Abstract
This work is based on the manifold-embedding approach to study biological molecules exhibiting continuous conformational changes. Previous work established a method capable of reconstructing 3D movies and accompanying energetics of atomic-level structures from single-particle cryo-EM images of macromolecules displaying multiple conformational degrees of freedom. Here, we introduce an unsupervised geometric machine learning approach that is informed by detailed heuristic analysis of manifolds formed by simulated heterogeneous cryo-EM datasets generated from an atomic structure. These simulated data were generated with increasing complexity to account for multiple conformational motions, state occupancies and typical microscope parameters in a wide range of signal-to-noise ratios. Using these datasets as ground-truth, we provide detailed exposition of our findings using several conformational motions while exploring the available parameter space.
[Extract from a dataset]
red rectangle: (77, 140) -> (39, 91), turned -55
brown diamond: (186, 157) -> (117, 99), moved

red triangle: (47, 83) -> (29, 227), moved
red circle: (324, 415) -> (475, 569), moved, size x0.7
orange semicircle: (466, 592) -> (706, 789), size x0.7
Guided by these insights, we build a framework to leverage the high-dimensional geometric information obtained towards reconstituting a quasi-continuum of conformational states in the form of a free-energy landscape and respective 3D density maps for all states therein. As shown by a direct comparison of results, this framework offers substantial improvements relative to the previous work.
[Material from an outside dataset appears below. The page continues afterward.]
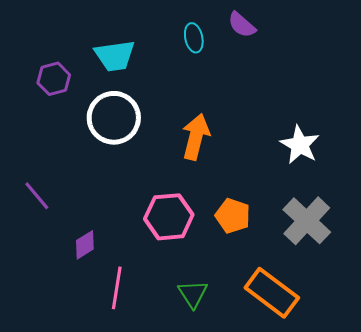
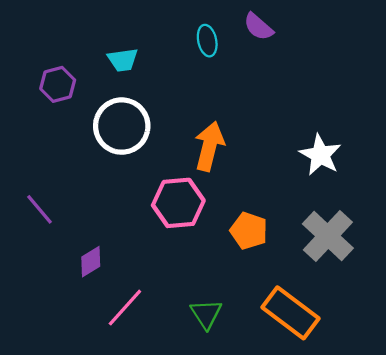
cyan trapezoid: (115, 56) -> (123, 60), size x0.7
pink hexagon: (169, 217) -> (178, 203), moved
pink line: (117, 288) -> (125, 308), turned 33

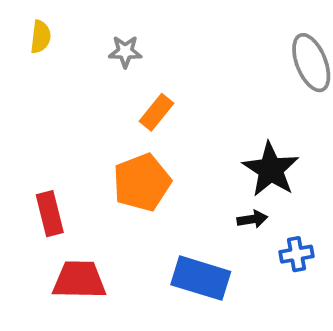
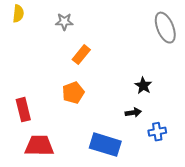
black star: (271, 169) -> (143, 86), size x0.6
orange pentagon: (142, 182) -> (73, 93), size x0.7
Competing Interest Statement
The authors have declared no competing interest.
Footnotes
↵* (Electronic mail: pschwan{at}uwm.edu, jf2192{at}cumc.columbia.edu)
We have refined nomenclature to improve clarity and more effectively connect several fields of research. The name of our algorithm has also changed from DMSA to ESPER. Most significantly, we have added 10 pages of analysis to Supplementary Material, which derives an explicit expression for the PD-manifold eigenfunctions previously empirically observed. After this SM section, we investigate different boundary conditions and their effects on the spectral geometry. Finally, we have broadened our scope to extend to data types from other experimental techniques, and reframed much of our analysis in the context of the broader machine learning literature.
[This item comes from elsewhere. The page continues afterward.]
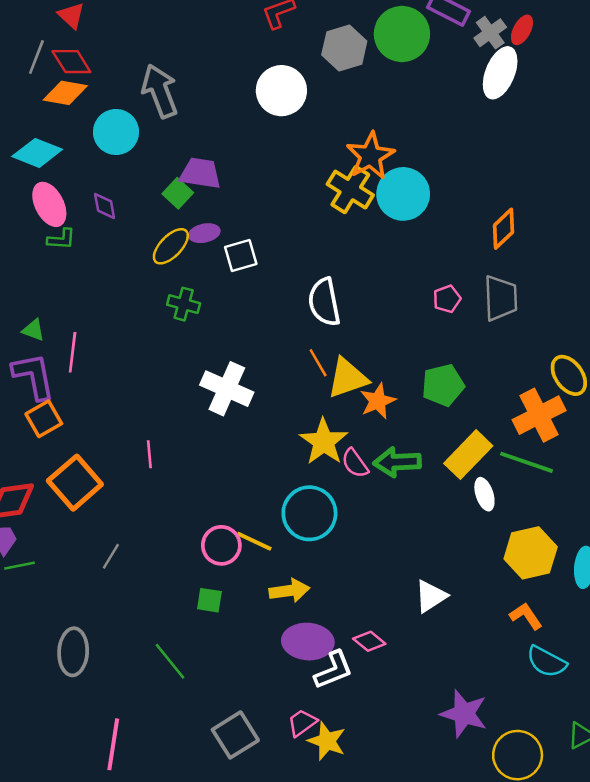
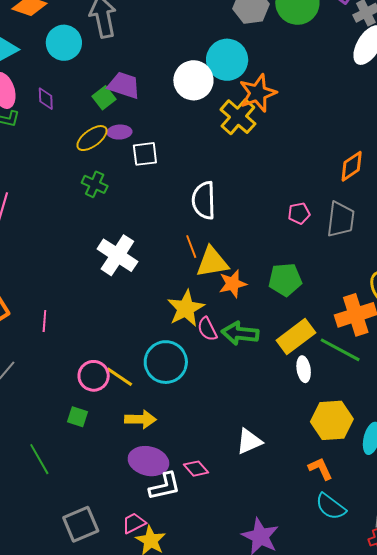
white circle: (281, 91) -> (193, 80), moved
cyan circle: (403, 194) -> (227, 60), moved
pink line: (149, 454) -> (44, 321), moved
† A tabulated description of symbols and abbreviations used throughout this document is available in the Appendix.
† There is a wide range of nomenclature used here between fields and, in some instances, works by the same author. The following are interchangeable: conformational motions; conformational coordinates; reaction coordinates; collective motion coordinates.
‡ All supplementary material sections will be referenced throughout this document in form SM-{Roman numeral}. The ordering of sections in SM is arranged to form a cohesive narrative, separate from the order each section is introduced in our main text.